Roles in the Context of the Analytics Workflow
governance analytics workflow roles
An analytics workflow documents the journey from raw data to production-ready data models, encompassing development and testing phases. A critical component is governance, implemented through a Pull Request approval process that facilitates regular code reviews and prevents technical debt accumulation. This structured approach ensures quality and maintainability while supporting collaborative development.
To manage this governance effectively, several roles are typically involved. It’s becoming increasingly rare to see a single analyst handle the entire end-to-end process of creating a report or data model. Instead, the trend is moving toward a growing number of specialized roles, each with distinct responsibilities.
Key Roles
The analytics workflow involves several key roles, with data analysts playing a particularly key position. Data analysts combine technical skills with deep business domain knowledge, giving them unique insight into business models and challenges.
In contrast, data engineers and data platform engineers typically focus on technical implementation rather than direct business interaction. While aligning the data platform roadmap and investments with business value remains strategically important for leadership, this alignment happens at a higher level and doesn’t directly impact the day-to-day analytics workflow operations.
Role | Tasks |
---|---|
Data Analyst | - Understand business requirements - Analyze data in intermediate and mart layers - Develop SQL queries and transformations - Create and maintain metadata documentation |
Data Platform Engineer | - Monitor and support infrastructure resources - Maintain CI/CD pipelines - Manage network infrastructure - Implement cybersecurity measures |
Data Engineer | - Design and develop data pipelines - Maintain and optimize data flows - Schedule and orchestrate data processing - Implement data ingestion processes |
Measuring the Impact of Each Role
Because roles usually tackle different problems, it is a good idea to measure performance and impact differently.
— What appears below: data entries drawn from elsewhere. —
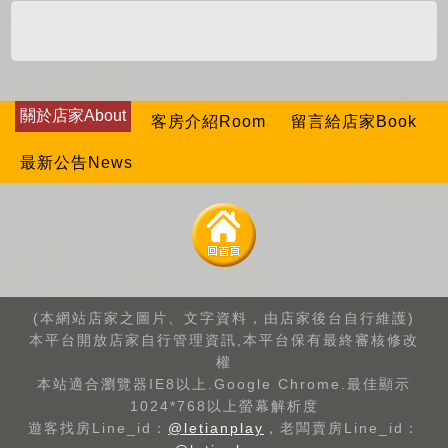
關於店家About
客房介紹Room
留言給店家Book
最新公告News
(本網站店家之圖片、文字資料，由店家後台自行維護)
本平台開放店家自行管理資訊,本平台保有最終審核修改
權
本站適合瀏覽器IE8以上.Google Chrome.最佳顯示
1024*768以上螢幕解析度
遊客找房Line_id：
@letianplay
，老闆賣房Line_id：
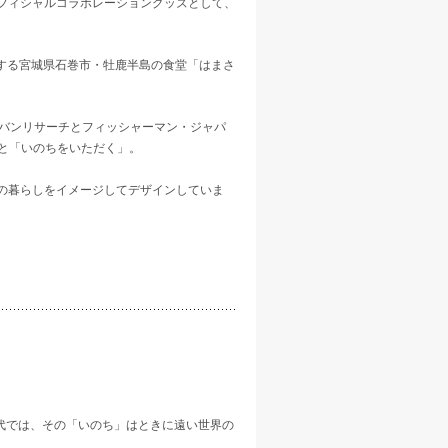
よるオフィシャルコラボレーショングッズとして、
」が共同経営する宮城県石巻市・牡鹿半島の食堂「はまさ
、アーバンリサーチとフィッシャーマン・ジャパ
」と「いのちをいただく」。
の暮らしをイメージしてデザインしていま
代では、その「いのち」はときに遠い世界の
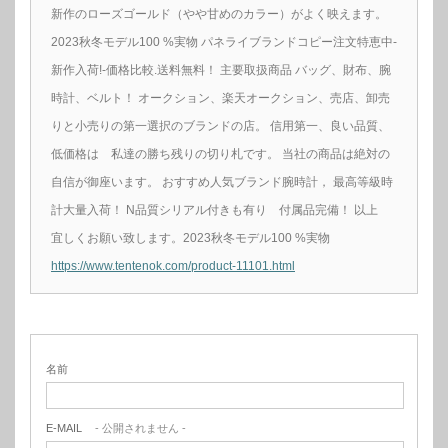
新作のローズゴールド（やや甘めのカラー）がよく映えます。
2023秋冬モデル100 %実物 パネライブランドコピー注文特恵中-
新作入荷!-価格比較.送料無料！ 主要取扱商品 バッグ、財布、腕
時計、ベルト！ オークション、楽天オークション、売店、卸売
りと小売りの第一選択のブランドの店。 信用第一、良い品質、
低価格は 私達の勝ち残りの切り札です。 当社の商品は絶対の
自信が御座います。 おすすめ人気ブランド腕時計， 最高等級時
計大量入荷！ N品質シリアル付きも有り 付属品完備！ 以上
宜しくお願い致します。2023秋冬モデル100 %実物
https://www.tentenok.com/product-11101.html
名前
E-MAIL
- 公開されません -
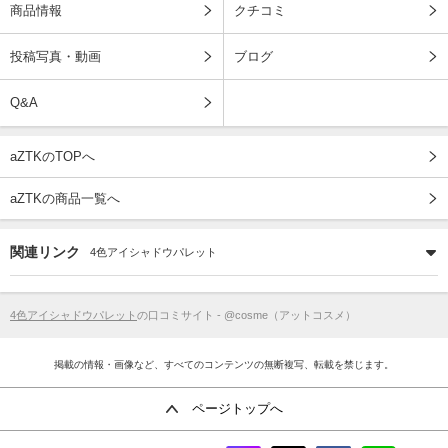
商品情報
クチコミ
投稿写真・動画
ブログ
Q&A
aZTKのTOPへ
aZTKの商品一覧へ
関連リンク
4色アイシャドウパレット
4色アイシャドウパレット
の口コミサイト - @cosme（アットコスメ）
掲載の情報・画像など、すべてのコンテンツの無断複写、転載を禁じます。
ページトップへ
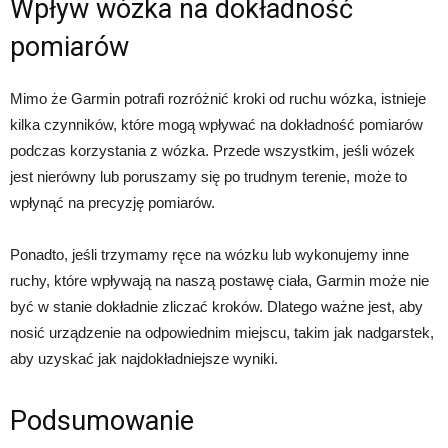
Wpływ wózka na dokładność
pomiarów
Mimo że Garmin potrafi rozróżnić kroki od ruchu wózka, istnieje
kilka czynników, które mogą wpływać na dokładność pomiarów
podczas korzystania z wózka. Przede wszystkim, jeśli wózek
jest nierówny lub poruszamy się po trudnym terenie, może to
wpłynąć na precyzję pomiarów.
Ponadto, jeśli trzymamy ręce na wózku lub wykonujemy inne
ruchy, które wpływają na naszą postawę ciała, Garmin może nie
być w stanie dokładnie zliczać kroków. Dlatego ważne jest, aby
nosić urządzenie na odpowiednim miejscu, takim jak nadgarstek,
aby uzyskać jak najdokładniejsze wyniki.
Podsumowanie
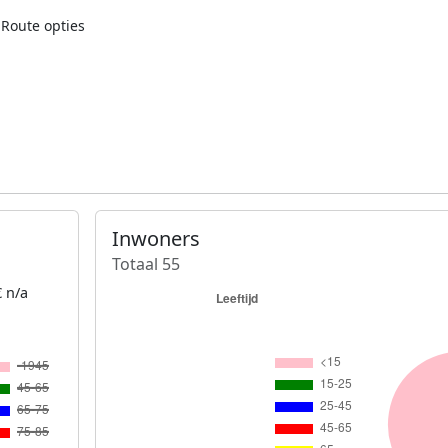
Route opties
Inwoners
Totaal 55
 n/a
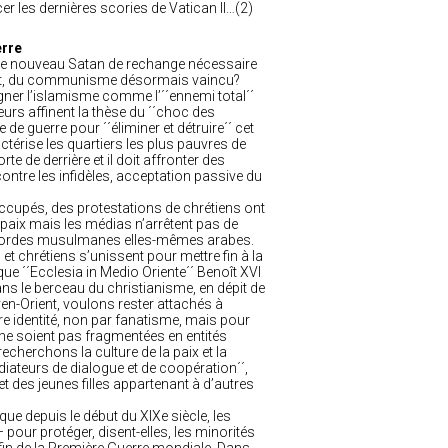
er les dernières scories de Vatican II…(2)
erre
am, le nouveau Satan de rechange nécessaire
cident, du communisme désormais vaincu?
gner l’islamisme comme l’´´ennemi total´´
teurs affinent la thèse du ´´choc des
 de guerre pour ´´éliminer et détruire´´ cet
actérise les quartiers les plus pauvres de
rte de derrière et il doit affronter des
ontre les infidèles, acceptation passive du
s occupés, des protestations de chrétiens ont
 paix mais les médias n’arrêtent pas de
 hordes musulmanes elles-mêmes arabes.
et chrétiens s’unissent pour mettre fin à la
que ´´Ecclesia in Medio Oriente´´ Benoît XVI
ns le berceau du christianisme, en dépit de
en-Orient, voulons rester attachés à
re identité, non par fanatisme, mais pour
 ne soient pas fragmentées en entités
recherchons la culture de la paix et la
iateurs de dialogue et de coopération´´,
t des jeunes filles appartenant à d’autres
 que depuis le début du XIXe siècle, les
pour protéger, disent-elles, les minorités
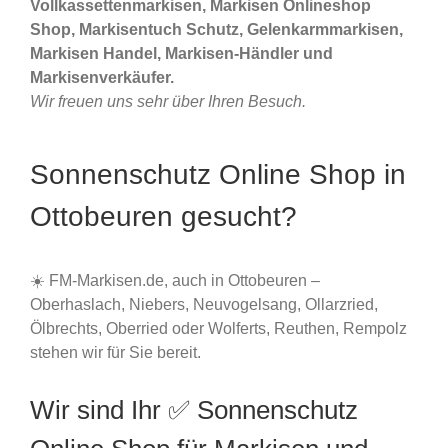
Vollkassettenmarkisen, Markisen Onlineshop
Shop, Markisentuch Schutz, Gelenkarmmarkisen,
Markisen Handel, Markisen-Händler und
Markisenverkäufer.
Wir freuen uns sehr über Ihren Besuch.
Sonnenschutz Online Shop in
Ottobeuren gesucht?
☀️ FM-Markisen.de, auch in Ottobeuren –
Oberhaslach, Niebers, Neuvogelsang, Ollarzried,
Ölbrechts, Oberried oder Wolferts, Reuthen, Rempolz
stehen wir für Sie bereit.
Wir sind Ihr ✅ Sonnenschutz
Measuring how a role is doing is also important for creating rules such as notification rules, issue and incident prioritization rules, and other operational matters to increase the reliability of production.
Role | Measure |
---|---|
Data Analyst | - Understanding of business domain - Business Satisfaction - ROI from data initiatives |
Data Platform Engineer | - Speed of new data platform features - Reliability of the data platform - Data analysts’ support and satisfaction |
Data Engineer | - Speed of new data ingestions - Reliability of data pipelines - Data analysts’ support and satisfaction |
Understanding the Need for Roles
Analytics teams often tend to combine roles or leave them loosely defined. This approach is understandable, and sometimes even beneficial, in the early stages of an analytics initiative. After all, when starting out, the priority is delivering business value quickly, and formal roles and approval processes can slow things down.
However, this lack of clearly defined roles and boundaries typically creates challenges as the analytics function matures. Common issues include:
- Blurred lines between exploratory analytics work and production pipeline operations make it difficult to maintain service levels
- Insufficient knowledge transfer mechanisms, including limited documentation, unclear onboarding processes, and a lack of backup coverage for key roles
- Team friction arising from ambiguous responsibilities and overlapping ownership
- An overemphasis on technical tools and implementation details, rather than addressing the more fundamental needs of role clarity and process alignment
Working With an External Partner
In this workflow, there are already quite a few roles and tasks, and in reality, even more can be involved. For example, handling data privacy in Europe requires a solid understanding of GDPR. Given the range of responsibilities and the breadth of expertise needed to run a data department effectively, many data and analytics teams choose to rely on external partners. However, this isn’t always straightforward. External teams often create strong and rigid boundaries between themselves (the extended team) and the customer’s in-house team (the internal team), which can hinder collaboration.
One practical way to navigate the tension between collaboration and rigid boundaries is to establish a clear RACI matrix from the very beginning. This matrix serves as a shared reference to define roles and responsibilities, helping both internal and extended teams understand who is Responsible, Accountable, Consulted, and Informed for each task. It provides structure without creating silos, enabling smoother handovers and aligned expectations.
Conclusions
A well-structured analytics workflow is essential for turning raw data into reliable insights. As analytics initiatives mature, the need for governance, role clarity, and collaboration becomes increasingly important. Specialized roles such as data analysts, data engineers, and platform engineers each contribute unique expertise, and their impact should be measured differently to reflect their responsibilities.
Clearly defined roles and processes—such as code reviews, CI/CD practices, and RACI matrices—not only support governance and maintainability but also foster collaboration across internal and external teams. While early-stage flexibility is useful, long-term success in data and analytics depends on thoughtful structure, cross-functional alignment, and a shared understanding of who does what, and why.